I wondered what happened to that poor octopus --- an aquarist should know better.
Maybe there are fresh water octopussies on Titan. :)
hmmm... looking at grimpie... aren't there some that might be that way? after all vampiroteuthis really looks like an octopus, but it acts and has traits like a squid... so aren't these unusual animals a cross between the two? oh I don't mean a "cross" as in a hybrid, I mean a species that has traits of both. I know pusses and squids don't interbreed. Man oh man it would be cool to look at evolution through a lense of time.
However, I feel silly I probably have no idea what I'm talking about.
Your right, sort of... about vampy that is. For school I was asked to do a squid report, I choose vampy, but soon found out he's neither squid nor octopus... he's in a class all his own. Cool huh? Anyway, he shows the traits, but really isn't either. What my rambling has to do with the topic, I don't know; it's just nice to insert yourself sometimes!
Vampyroteuthis is the last surviving member of the vampyromorpha, a cephalopod group that really had its heyday in the Jurassic. It is neither squid or octopus but probably stemmed from that murky period about 350 million years ago in when the earliest belemnites, teuthids and octopods were all beginning to appear.
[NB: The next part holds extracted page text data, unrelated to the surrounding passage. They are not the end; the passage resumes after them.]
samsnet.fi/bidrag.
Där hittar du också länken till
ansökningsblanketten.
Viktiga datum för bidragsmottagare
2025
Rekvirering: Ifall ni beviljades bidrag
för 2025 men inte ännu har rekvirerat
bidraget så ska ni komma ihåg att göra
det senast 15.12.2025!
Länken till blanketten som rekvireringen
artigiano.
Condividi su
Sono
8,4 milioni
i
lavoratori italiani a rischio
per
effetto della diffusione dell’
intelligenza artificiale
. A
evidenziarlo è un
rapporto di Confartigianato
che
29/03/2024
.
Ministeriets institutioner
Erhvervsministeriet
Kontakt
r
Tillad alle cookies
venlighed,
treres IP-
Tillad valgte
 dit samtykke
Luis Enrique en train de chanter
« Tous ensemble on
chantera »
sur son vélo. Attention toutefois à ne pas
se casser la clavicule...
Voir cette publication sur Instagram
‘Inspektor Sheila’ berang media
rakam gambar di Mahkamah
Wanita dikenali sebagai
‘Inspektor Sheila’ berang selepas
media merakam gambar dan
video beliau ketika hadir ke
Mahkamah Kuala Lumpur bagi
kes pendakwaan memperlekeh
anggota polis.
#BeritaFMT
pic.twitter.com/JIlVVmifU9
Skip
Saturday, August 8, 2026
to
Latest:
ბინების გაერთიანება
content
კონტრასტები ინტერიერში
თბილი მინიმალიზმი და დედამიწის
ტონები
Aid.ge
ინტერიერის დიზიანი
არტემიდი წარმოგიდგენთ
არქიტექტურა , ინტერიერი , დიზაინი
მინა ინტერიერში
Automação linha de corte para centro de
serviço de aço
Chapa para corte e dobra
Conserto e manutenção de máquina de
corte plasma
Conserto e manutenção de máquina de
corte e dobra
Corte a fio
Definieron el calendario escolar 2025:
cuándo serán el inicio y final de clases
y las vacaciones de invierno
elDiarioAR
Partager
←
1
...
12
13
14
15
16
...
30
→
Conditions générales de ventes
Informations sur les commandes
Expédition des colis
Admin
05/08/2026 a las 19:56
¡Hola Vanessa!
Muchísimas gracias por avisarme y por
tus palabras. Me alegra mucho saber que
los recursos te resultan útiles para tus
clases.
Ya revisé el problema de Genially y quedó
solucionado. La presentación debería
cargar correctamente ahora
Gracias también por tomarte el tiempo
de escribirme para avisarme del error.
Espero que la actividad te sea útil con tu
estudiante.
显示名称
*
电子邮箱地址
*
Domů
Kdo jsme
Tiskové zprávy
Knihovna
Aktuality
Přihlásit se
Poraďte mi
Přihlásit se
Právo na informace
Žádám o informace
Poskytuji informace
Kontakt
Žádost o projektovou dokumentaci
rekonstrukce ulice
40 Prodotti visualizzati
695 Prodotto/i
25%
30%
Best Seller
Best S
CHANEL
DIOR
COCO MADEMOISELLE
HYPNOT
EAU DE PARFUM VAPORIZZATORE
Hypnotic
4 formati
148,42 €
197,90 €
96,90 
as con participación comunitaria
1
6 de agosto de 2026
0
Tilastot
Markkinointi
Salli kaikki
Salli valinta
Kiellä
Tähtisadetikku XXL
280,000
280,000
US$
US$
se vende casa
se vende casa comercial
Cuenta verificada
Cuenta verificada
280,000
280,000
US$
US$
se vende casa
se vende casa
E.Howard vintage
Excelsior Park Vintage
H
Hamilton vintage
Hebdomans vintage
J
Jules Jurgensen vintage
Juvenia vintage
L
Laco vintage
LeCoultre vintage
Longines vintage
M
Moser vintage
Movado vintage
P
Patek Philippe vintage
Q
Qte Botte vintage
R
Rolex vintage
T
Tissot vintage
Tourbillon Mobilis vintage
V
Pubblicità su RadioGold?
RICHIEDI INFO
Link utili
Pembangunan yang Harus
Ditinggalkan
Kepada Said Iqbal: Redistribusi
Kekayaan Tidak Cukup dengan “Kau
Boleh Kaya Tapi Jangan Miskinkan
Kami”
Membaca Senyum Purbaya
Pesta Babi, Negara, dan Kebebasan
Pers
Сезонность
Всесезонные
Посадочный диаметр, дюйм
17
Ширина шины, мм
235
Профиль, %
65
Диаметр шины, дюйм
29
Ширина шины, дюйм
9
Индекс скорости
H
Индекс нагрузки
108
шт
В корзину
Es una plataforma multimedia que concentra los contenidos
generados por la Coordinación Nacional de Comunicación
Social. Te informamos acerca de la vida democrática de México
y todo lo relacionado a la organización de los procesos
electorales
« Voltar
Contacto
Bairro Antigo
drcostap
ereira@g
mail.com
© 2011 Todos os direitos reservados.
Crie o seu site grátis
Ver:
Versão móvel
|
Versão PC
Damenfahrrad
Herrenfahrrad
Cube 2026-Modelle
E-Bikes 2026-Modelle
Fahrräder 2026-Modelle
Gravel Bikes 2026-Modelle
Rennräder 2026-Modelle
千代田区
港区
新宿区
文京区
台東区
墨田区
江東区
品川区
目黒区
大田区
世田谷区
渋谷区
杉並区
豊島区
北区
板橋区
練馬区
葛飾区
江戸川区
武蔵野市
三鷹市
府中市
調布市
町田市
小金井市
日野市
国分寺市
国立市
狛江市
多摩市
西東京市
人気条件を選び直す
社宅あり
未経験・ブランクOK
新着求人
Evolving from a ten-armed common ancestor back in the late Devonian or early Carboniferous, the different groups took the body plan in different ways. The belemnites kept their ten arms, the octopuses slowly lost an arm pair leaving them with eight. The decapodiformes (later cuttlefish, squid) converted one arm pair to tentacles. The vampyromorphs reduced an arm pair to form those long sensory filaments, but this is a different arm pair to the tentacle conversion of the squid.
One strange feature of Vampyroteuthis is that in common with many of the ancient vampyromorphs it actually has two pairs of fins. The second pair of fins are grown in its juvenile stage but are absorbed back into the body as the creature grows, developing the second pair in its adult stage. So although in most photos you will find the animal with one pair showing, it actually has two, one pair being lost as it grows.
Most of the fossil 'squid' you will occasionally find for sale, most commonly German Jurassic specimens, are actually vampyromorphs, only very distantly related to modern squid. One of the earliest vampyromorphs known, Mastigophora brevipinnis from the mid Jurassic Oxford Clays displays the eight arms and two filament structure. Another fossil vampyromorph of about the same date is Trachyteuthis which also has two pairs of fins.
Interesting group, I can see why the Vampire Squid is frequently referred to as a living fossil! As for freshwater octopuses.....nah, afraid not. That's come up here before, I'll see if I can find the original thread for you.
Nick it's nice to put a face to a name!! Do you really have blue hair? (when I was at school my teachers would've flipped if we turned up with blue hair a few tried but got suspended.......that was back in the dark ages of course!)